けれどもそれがきっかけで、これまでは、母の話に対して1番良くないことをやっていたと気づきました。
それは母の話にまともに取り合い、適切な回答をしようとしていたことです。
母に限らず特に女性はそういう面があります。会話で問題を提起している間に見えて実はそうではないんですよね。
基本的に自分が正義で、周りが間違っている、そしていかに自分がその点で困っていて我慢をしていたり努力をしているか、という話が基本です。
私も含めて、およそ話の9割が人の話の多くはそんなものです。
さらによくよく状況を知ってみると、母の場合は同じ話を妹にもしています。同じ話を2人の娘にしています。

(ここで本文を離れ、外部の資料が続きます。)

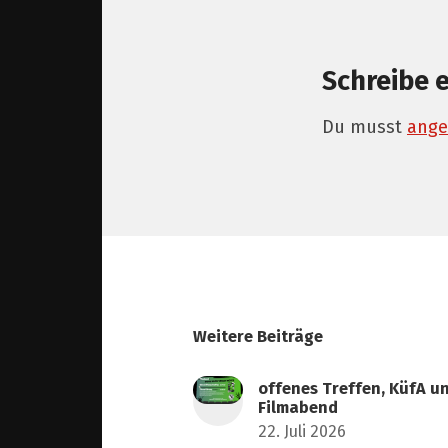
Schreibe 
Du musst
ange
Weitere Beiträge
offenes Treffen, KüfA u
Filmabend
22. Juli 2026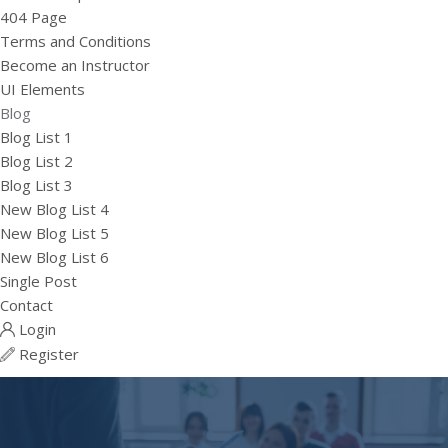
404 Page
Terms and Conditions
Become an Instructor
UI Elements
Blog
Blog List 1
Blog List 2
Blog List 3
New Blog List 4
New Blog List 5
New Blog List 6
Single Post
Contact
Login
Register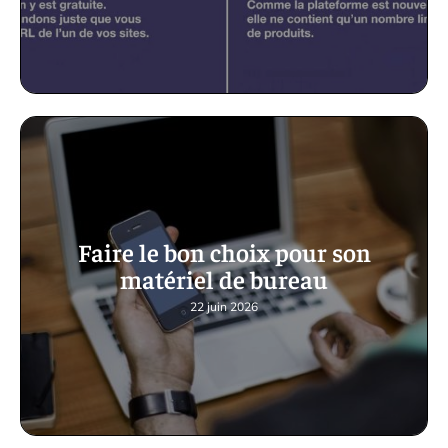
Faire le bon choix pour son
matériel de bureau
22 juin 2026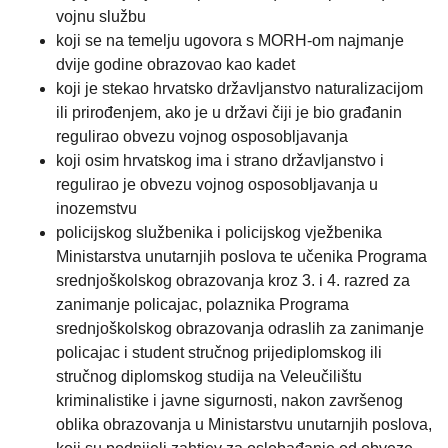
vojnu službu
koji se na temelju ugovora s MORH-om najmanje
dvije godine obrazovao kao kadet
koji je stekao hrvatsko državljanstvo naturalizacijom
ili prirođenjem, ako je u državi čiji je bio građanin
regulirao obvezu vojnog osposobljavanja
koji osim hrvatskog ima i strano državljanstvo i
regulirao je obvezu vojnog osposobljavanja u
inozemstvu
policijskog službenika i policijskog vježbenika
Ministarstva unutarnjih poslova te učenika Programa
srednjoškolskog obrazovanja kroz 3. i 4. razred za
zanimanje policajac, polaznika Programa
srednjoškolskog obrazovanja odraslih za zanimanje
policajac i student stručnog prijediplomskog ili
stručnog diplomskog studija na Veleučilištu
kriminalistike i javne sigurnosti, nakon završenog
oblika obrazovanja u Ministarstvu unutarnjih poslova,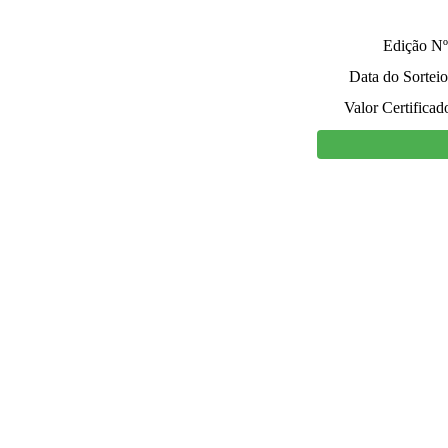
Edição Nº
Data do Sorteio
Valor Certificad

つまり何か例えば「困った」とかいう話をしているのはあくまで建前なんです。すでに自分の中では答えが出ています。だからそれに対してどうのこうのと意見をしたり提案をするのは無意味なんです。
だから実は、ひたすら否定も肯定もせず黙って聞いてればよかったんですね。そうすれば母は納得して気が澄むわけです。
そもそもの望みが話を聞いてもらうこと。娘がいると母親と言うのは、ある種聞いてくれるから、長電話にもなるものだなという気がします。
私の場合は息子1人ですが、私に対しては非論理的な話の聞く耳を持ちません。基本的にこのような無意味な話をしようものなら、鼻であしらわれてエンドです。
夫の場合も基本的に同様です。意味のない非論理的な話には乗ってきません。最近ではそうしたことを言及するようにしたら、表面上は一応、聞き流しつつ聞いてくれるようにはなりましたが。
我が家の場合は、2対1でそうしたことは当然だという空気が勝っています。だから母のような話はしようがありません。
こうしたことが日常なので、息子しかいない場合は、母である自分も初めからあきらめています。「実は答えを求めてない相談」のような会話をする事はしません。
今回のように一切反応せずスマホのスピーカーをオンにして、ひたすら相手に話をさせておくこと。
何もしていないのに、それで満足した母の状態は、傾聴という心理学的な方法に近いのかもしれません。私もたまたま本で知ったのですが。→傾聴力~相手の心をひらき、信頼を深める (だいわ文庫)
傾聴とは、相手を否定せず肯定もせず、ひたすら相手の言い分を聴く方法です。
考えてみればこうした事は、全てにおいて必要なことなのでしょうね。
私たちは何かにつけ、ある出来事や話を聞いたときに、それに対して反応しようとしてしまいます。
そして多くの場合それは、何らかの反論や提案をしようとしてしまいます。さらには自分が勝とうとしてしまいます。
ところが人が必要としているのは、「そこではない。」ことが多いのでしょう。
母の場合も、話をしていて「困った」とか言う話をしても、実は求めているのは困ったことへの解決法ではないんですよね。
とにかく自分のことを肯定してもらい、話を聞いてもらうこと。求めているのはそれだけなんでしょう。
それでも、「良かれと思って。」と言うことではあるのですが、提案をしようとしてしまいます。でも実は、提案しようとすること自体がエゴなのです。
ある程度の月日を生きてきた大人ですから、答えはすでに自分の中に出ているんですよね。
次回も電話がかかってきたら、今回のような方法で対応しようと思います。もちろん、話は聞いているし、ときには相槌もうちますよ。
まずは何より、このように恵まれた状況をお話しできること自体が、ありがたいことです。